To the southwest rose painted mountains, laced with green valleys, unbroken, unfenced unclaimed land. The Americans there were eager to shake off inefficient corrupt Mexican rule and gain independence or rejoin the United States. In Texas a resolute man could live like a king.
Angus listened and began to dream again. St. Louis was full of adventurous young men like himself, the sort of men who within twenty-two years would raise the Stars and Stripes on the Pacific coast. Before long he and ten others had concocted a plan to seize Texas from Mexico and make it independent.
Samuel Houston did this only twelve years later, instead of Angus who went East to visit his family. Here he found a little girl who had bloomed into young womanhood during the six years away. She was, in fact, the woman.

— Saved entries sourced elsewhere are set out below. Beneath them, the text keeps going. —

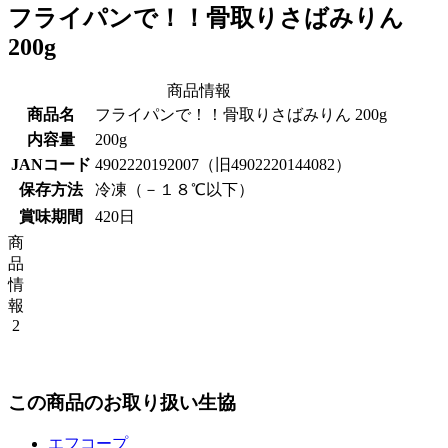
フライパンで！！骨取りさばみりん
200g
商品情報
商品名
フライパンで！！骨取りさばみりん 200g
内容量
200g
JANコード
4902220192007（旧4902220144082）
保存方法
冷凍（－１８℃以下）
賞味期間
420日
商
品
情
報
2
この商品のお取り扱い生協
エフコープ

The effect of love has always been total on the McDonalds. The possible King of Texas abandoned his dreams without a second thought. He read law in William Naylor’s office and just before his twenty-eighth birthday, married Leacy Naylor, the lawyer’s daughter.
(Angus and Leacy had nine children. Four years after she died, he married Cornelia Peake who had nine more children before the Civil War started. She raised the younger ones in the horrendous setting of Winchester, Virginia where their home became wartime headquarters for both armies depending upon whether the Confederate or Union army held the town. Her diaries as a civilian record of the period are found in most US libraries. After the war began when Angus was over 60, he raised a dashing cavalry regiment which, as mounted commandos under Stonewall Jackson, hampered Yankee movements in northern Virginia and became famous as the Laurel Brigade. When Angus became a prisoner of war, his rough treatment came to the attention of a Northern Major General who had been a classmate at West Point and for whom he had named a son: Ethan Allan Hitchcock. Quickly released, he soon died and was buried in Richmond in 1864).

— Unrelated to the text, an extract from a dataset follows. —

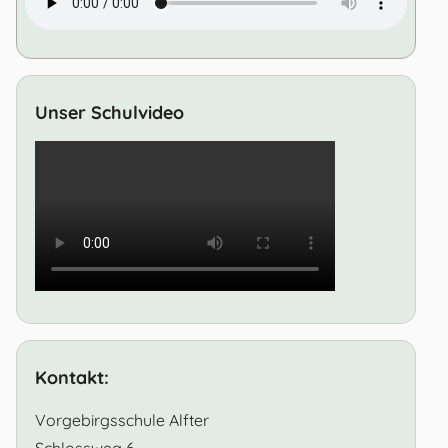
Unser Schulvideo
Kontakt:
Vorgebirgsschule Alfter
Schlossweg 6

The foregoing by the author of nearly thirty published books is based upon careful research for which Angus’ life as a fur trader furnished inspiration. One American Family, the latest about the Glengarry McDonalds of Virginia, has been adapted by this condensation to illustrate the impact of dashing Highland ancestry upon future generations, born far from Scotland. The author’s mother was Julia McDonald who married John W. Davis, eminent lawyer, who ran for President of the US in 1924.
Photograph: One of the earliest photographs in the US. Angus William McDonald, Abt. 1850.